Im heutigen vom Internet bestimmten Leben ist es für viele Menschen wichtig zu zeigen, dass sie da sind. Das Posing hat sich dabei ins Extreme entwickelt. Bei meinen Selbstporträts geht es eher um “Selbstfindung”. Sicher bin ich durch meine Professorin an der Universität für angewandte Kunst, Maria Lassnig, und deren Selbstporträts beeinflusst. Das “Sich-Darstellen”, aber nicht in der Art des Posings, sondern im Sinne der “Self-awareness”, der Ich-Befragung und Selbstbewusstheit, kommt hier zum Tragen.
Einige Bilder wirken ziemlich surreal, einige aus der Zeit gefallen, auch wegen der Kostüme und der Belichtung. Ein Foto wirkt so, als ob es direkt aus den 60er- oder 70er-Jahren kommt. Nutzt Du die Fotografie als Zeitmaschine?

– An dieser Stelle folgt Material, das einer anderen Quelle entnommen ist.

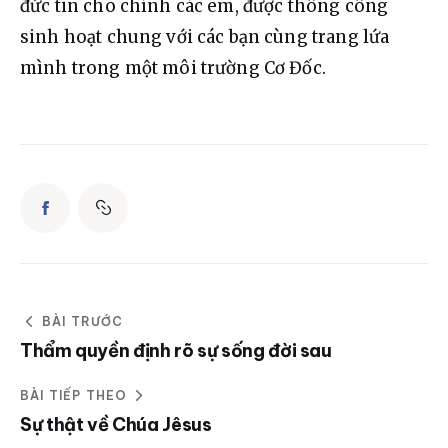
đức tin cho chính các em, được thông công 
sinh hoạt chung với các bạn cùng trang lứa 
mình trong một môi trường Cơ Đốc. 
BÀI TRƯỚC
Thẩm quyền định rõ sự sống đời sau
BÀI TIẾP THEO
Sự thật về Chúa Jêsus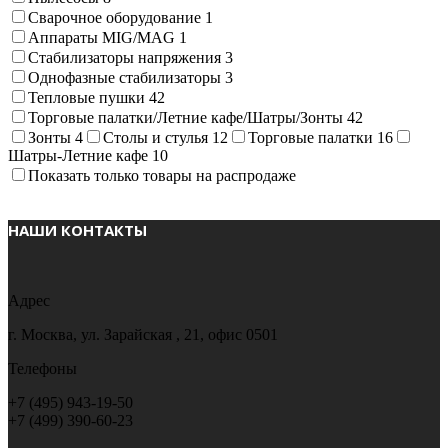
Сварочное оборудование
1
Аппараты MIG/MAG
1
Стабилизаторы напряжения
3
Однофазные стабилизаторы
3
Тепловые пушки
42
Торговые палатки/Летние кафе/Шатры/Зонты
42
Зонты
4
Столы и стулья
12
Торговые палатки
16
Шатры-Летние кафе
10
Показать только товары на распродаже
НАШИ КОНТАКТЫ
Адрес
г. Москва, ул. Зарайская , 21, офис 0501
Телефоны
+7 (495) 943-19-50
+7 (499) 390-60-23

Das Zeitlose und keiner Zeit zuordenbare finde ich interessant. Fotografie als Zeitmaschine, als “Transmitter” in andere Jahrzehnte, ist eine lustige Idee, die ich so noch nicht hatte.
Wie hast Du die Bilder komponiert? Alles streng durchgeplant – oder auch Platz für Spontanes?
In Paul Albert Leitners Selbstporträts ist tatsächlich alles komponiert und inszeniert. Für ihn sind das richtige Licht, der richtige Ort und die richtige Belichtung wichtig. Für meine Self-awareness-Arbeiten muss ich sofort losschießen. Das Sich-selbst-Entdecken in einem Klopapierrollenhalter, in einer Glaskugel, in den Sonnengläsern anderer setzt Spontanität voraus.
Du bist eine renommierte Vertreterin des künstlerischen Animationsfilms, machst auch Experimental- und Dokumentarfilme. Wie beeinflusst der Film Deine Fotografie?
Auf jeden Fall sehr! Die Ästhetik von Filmen wie „Der Dritte Mann“ oder surreale Animationsfilme der ersten Stunde hinterlassen bei mir sehr großen Eindruck. Teilweise arbeite ich auch filmisch mit Fotos, in Form von Einzelbildfilmen. Das heißt, dass die Fotografie integriert ist, Fotos Inhalt und Bestandteil der bewegten Bilder sind, wie bei meinem Film “Unterwegs”, der aus rund 1000 Digitalfotos besteht, oder wie bei “Ghosts – Nachrichten von Wem”, wo ich über die analogen Fotografien mittels Malerei auf Folie animiert habe.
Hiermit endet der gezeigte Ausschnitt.